WORK ITEM:
Using the material below, repeat exactly the lines from the one with "Репутация: 236" through the one with "Se recomienda que", ends included, without any images.
────────────────
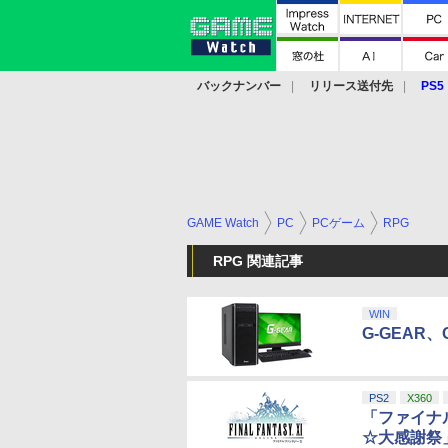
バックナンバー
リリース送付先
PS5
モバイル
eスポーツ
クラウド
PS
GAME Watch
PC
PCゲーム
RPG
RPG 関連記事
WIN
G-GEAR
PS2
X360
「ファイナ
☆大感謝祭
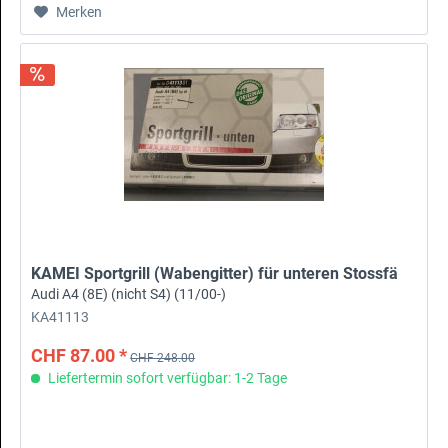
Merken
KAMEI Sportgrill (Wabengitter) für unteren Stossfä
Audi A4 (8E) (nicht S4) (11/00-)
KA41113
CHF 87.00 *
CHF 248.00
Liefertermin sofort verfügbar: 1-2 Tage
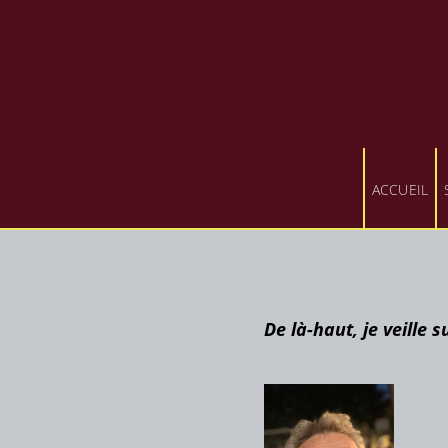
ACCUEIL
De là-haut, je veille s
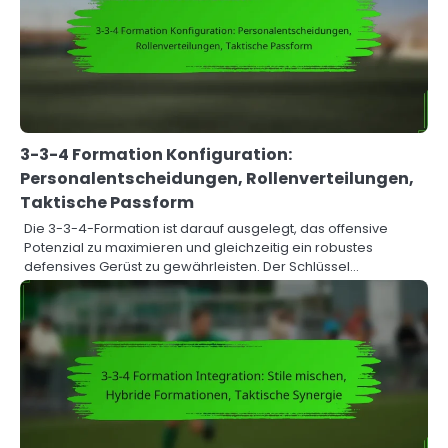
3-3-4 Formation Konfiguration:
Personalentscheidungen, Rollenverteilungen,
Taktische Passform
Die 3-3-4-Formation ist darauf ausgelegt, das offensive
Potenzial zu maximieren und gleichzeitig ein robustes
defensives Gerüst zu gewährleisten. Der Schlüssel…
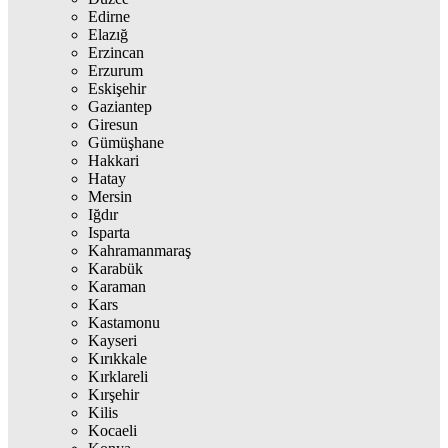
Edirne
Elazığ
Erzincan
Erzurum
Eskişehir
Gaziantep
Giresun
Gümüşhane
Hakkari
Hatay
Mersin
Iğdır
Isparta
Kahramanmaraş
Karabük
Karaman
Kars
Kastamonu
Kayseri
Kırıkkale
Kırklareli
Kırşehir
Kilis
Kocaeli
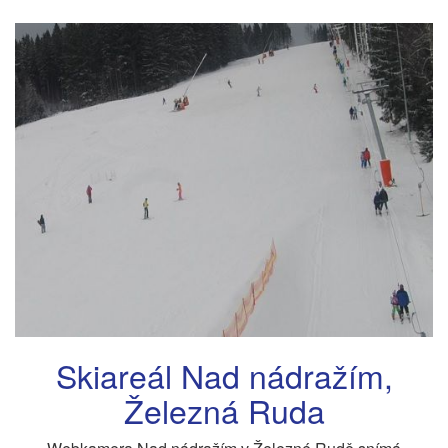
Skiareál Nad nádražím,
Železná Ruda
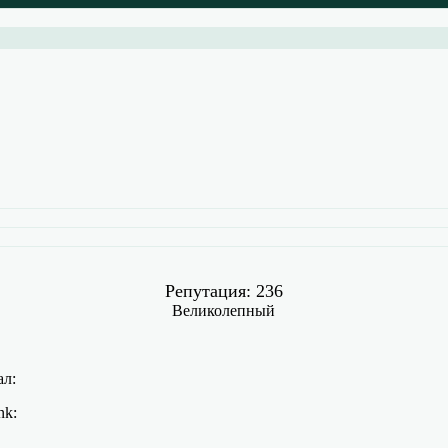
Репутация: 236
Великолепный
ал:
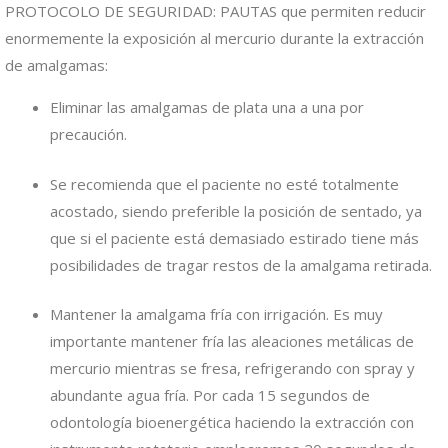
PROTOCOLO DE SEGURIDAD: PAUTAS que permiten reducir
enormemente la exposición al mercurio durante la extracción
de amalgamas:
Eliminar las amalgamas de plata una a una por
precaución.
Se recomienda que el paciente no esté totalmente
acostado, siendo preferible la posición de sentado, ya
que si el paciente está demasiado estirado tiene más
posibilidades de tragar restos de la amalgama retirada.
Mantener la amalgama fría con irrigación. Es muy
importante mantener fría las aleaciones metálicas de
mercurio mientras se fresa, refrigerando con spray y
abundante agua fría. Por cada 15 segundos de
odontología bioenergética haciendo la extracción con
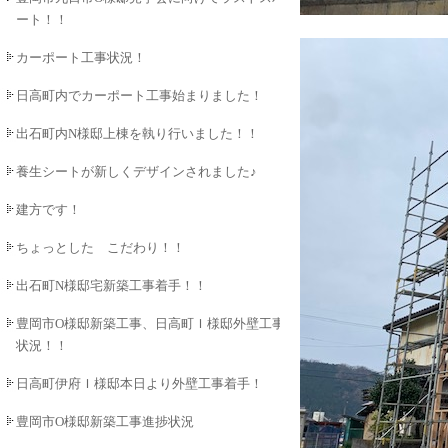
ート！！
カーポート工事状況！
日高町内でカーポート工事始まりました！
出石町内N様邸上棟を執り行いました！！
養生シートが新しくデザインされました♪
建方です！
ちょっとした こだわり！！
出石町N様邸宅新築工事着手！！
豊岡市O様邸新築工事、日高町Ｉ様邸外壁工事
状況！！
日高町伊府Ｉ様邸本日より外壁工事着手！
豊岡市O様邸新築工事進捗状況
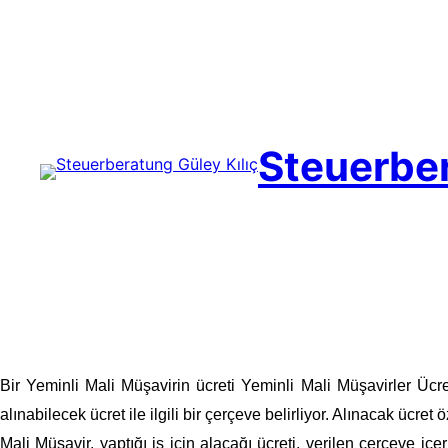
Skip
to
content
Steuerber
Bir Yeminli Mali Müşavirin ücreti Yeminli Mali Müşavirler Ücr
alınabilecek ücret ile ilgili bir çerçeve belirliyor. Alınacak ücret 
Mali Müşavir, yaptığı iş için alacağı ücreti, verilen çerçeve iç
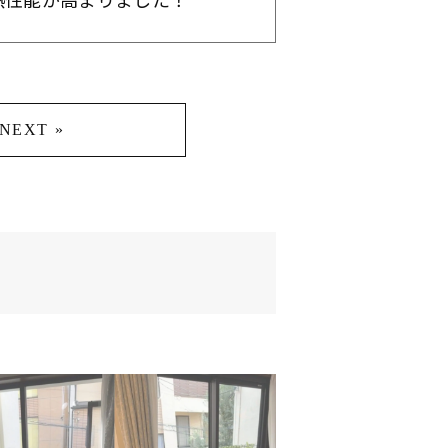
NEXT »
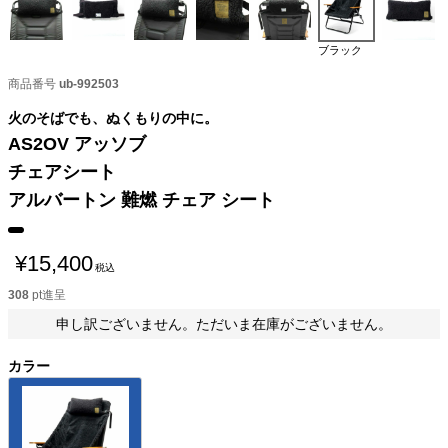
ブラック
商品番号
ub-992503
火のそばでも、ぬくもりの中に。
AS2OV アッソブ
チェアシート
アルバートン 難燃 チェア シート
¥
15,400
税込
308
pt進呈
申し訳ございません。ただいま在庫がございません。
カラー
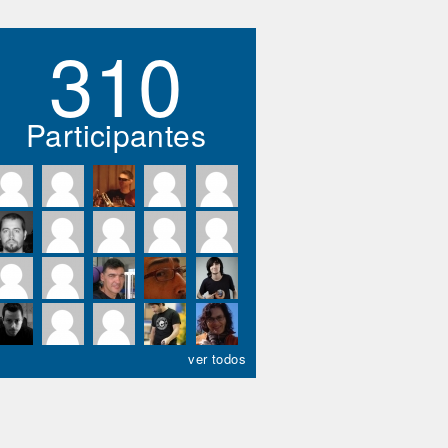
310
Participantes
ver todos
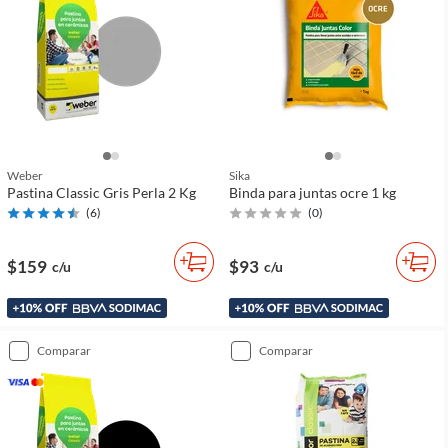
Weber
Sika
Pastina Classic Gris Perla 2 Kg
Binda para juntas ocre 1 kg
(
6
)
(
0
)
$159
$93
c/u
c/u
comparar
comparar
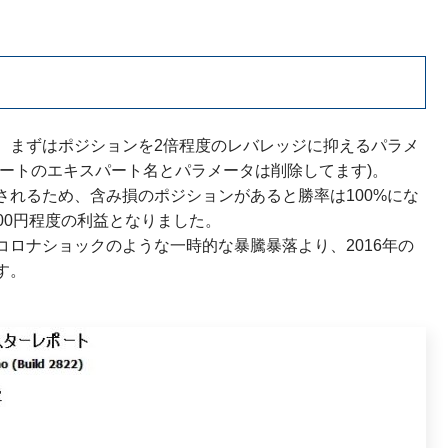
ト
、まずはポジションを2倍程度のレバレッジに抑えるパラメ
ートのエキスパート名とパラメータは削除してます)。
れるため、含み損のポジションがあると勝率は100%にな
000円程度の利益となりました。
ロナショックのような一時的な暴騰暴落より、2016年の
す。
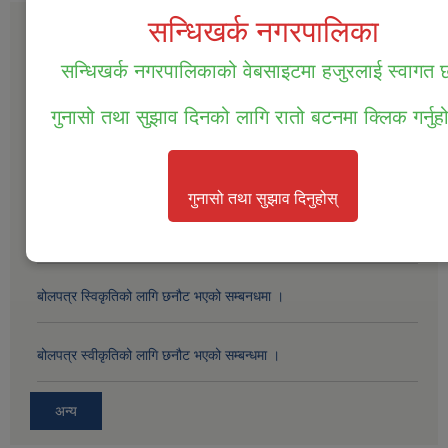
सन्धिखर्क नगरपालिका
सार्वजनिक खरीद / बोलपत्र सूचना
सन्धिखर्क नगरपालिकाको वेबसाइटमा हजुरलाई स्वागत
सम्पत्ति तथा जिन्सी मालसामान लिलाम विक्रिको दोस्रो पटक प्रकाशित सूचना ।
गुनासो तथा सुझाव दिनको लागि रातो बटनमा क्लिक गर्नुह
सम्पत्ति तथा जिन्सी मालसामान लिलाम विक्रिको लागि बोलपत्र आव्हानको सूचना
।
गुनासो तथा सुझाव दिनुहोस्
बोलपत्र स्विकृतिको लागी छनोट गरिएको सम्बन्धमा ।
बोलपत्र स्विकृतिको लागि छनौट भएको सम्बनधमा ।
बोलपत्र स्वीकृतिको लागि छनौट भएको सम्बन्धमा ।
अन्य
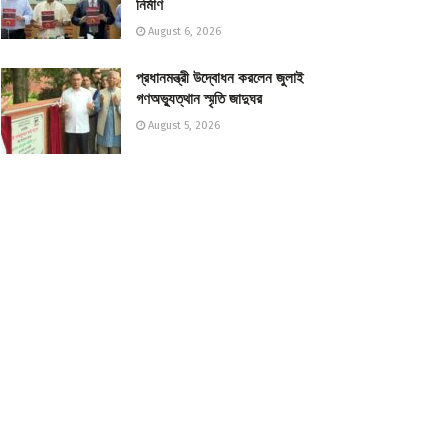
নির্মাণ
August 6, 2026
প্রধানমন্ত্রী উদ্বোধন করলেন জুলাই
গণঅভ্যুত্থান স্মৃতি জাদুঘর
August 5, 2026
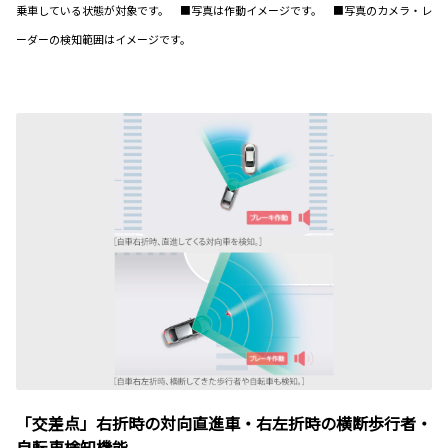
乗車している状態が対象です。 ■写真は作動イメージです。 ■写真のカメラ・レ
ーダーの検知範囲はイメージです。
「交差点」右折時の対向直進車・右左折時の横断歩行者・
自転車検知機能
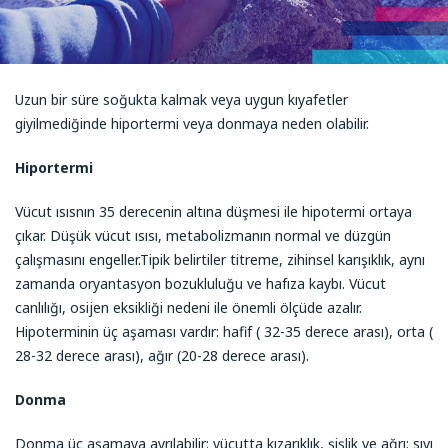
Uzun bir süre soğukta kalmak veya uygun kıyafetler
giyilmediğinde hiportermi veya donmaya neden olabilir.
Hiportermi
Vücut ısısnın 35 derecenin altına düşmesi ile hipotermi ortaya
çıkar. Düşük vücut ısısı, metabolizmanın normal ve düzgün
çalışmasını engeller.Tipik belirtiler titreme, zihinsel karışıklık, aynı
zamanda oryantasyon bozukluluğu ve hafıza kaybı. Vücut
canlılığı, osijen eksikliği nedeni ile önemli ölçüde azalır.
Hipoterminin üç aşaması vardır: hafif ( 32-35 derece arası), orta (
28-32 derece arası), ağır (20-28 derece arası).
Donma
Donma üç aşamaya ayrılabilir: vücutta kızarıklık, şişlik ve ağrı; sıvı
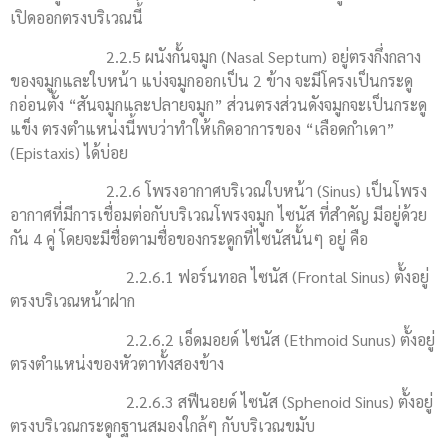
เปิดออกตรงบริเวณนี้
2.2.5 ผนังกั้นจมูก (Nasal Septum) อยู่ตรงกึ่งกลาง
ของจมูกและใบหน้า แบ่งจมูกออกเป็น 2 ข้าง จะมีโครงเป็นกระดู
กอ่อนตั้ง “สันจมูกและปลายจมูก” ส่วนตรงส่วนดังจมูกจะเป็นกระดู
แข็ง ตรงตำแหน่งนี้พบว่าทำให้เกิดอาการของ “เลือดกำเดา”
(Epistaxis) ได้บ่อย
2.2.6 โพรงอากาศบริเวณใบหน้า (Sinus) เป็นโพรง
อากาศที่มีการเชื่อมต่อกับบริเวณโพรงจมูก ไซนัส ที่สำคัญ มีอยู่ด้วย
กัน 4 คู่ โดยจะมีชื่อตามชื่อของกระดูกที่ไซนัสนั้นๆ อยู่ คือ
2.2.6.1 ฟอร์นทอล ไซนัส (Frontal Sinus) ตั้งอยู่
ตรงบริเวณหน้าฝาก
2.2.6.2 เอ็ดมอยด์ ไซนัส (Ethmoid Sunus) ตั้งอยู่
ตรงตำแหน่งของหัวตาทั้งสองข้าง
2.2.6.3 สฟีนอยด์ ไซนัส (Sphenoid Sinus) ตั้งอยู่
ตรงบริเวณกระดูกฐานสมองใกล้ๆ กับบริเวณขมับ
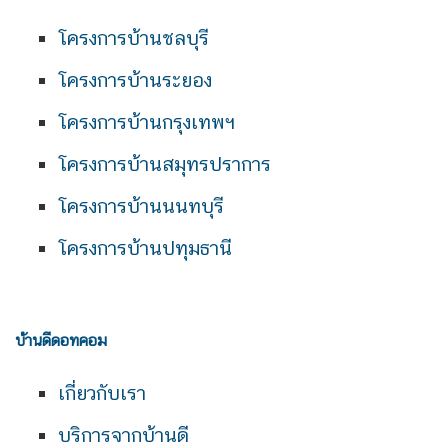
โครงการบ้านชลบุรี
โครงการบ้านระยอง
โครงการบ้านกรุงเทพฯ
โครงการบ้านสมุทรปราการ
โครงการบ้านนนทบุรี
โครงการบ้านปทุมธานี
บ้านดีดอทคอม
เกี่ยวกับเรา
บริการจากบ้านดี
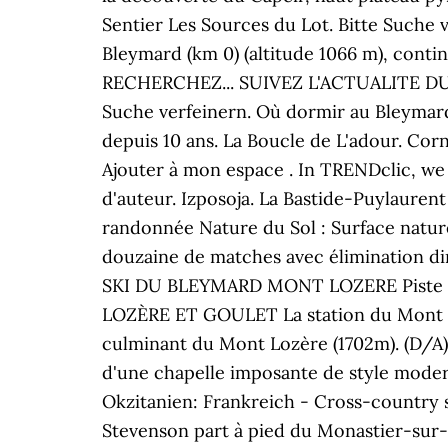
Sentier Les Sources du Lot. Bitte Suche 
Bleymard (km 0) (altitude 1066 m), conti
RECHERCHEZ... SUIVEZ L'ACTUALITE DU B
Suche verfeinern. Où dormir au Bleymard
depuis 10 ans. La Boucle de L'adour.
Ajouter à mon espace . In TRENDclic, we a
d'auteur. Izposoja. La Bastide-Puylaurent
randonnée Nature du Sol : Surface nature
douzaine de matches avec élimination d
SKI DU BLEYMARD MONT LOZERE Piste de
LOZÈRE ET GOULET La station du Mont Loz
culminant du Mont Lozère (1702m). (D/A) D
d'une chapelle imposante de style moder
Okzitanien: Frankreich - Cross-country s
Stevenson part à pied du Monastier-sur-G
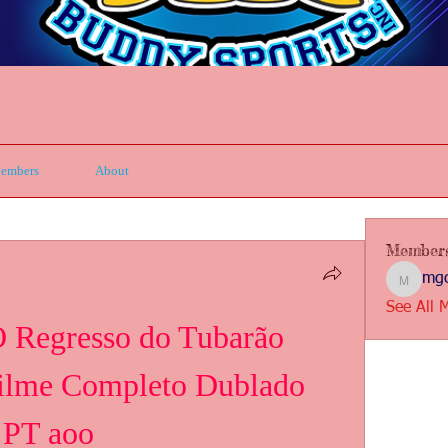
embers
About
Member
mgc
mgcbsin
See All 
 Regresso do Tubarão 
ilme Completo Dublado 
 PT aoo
────────────────
SOLVED EXERCISE:
Репутация: 236
Великолепный
ал:
PROTOCOLO DE SEGURIDAD: PAUTAS que permiten reducir
enormemente la exposición al mercurio durante la extracción
de amalgamas:
Eliminar las amalgamas de plata una a una por
precaución.
Se recomienda que el paciente no esté totalmente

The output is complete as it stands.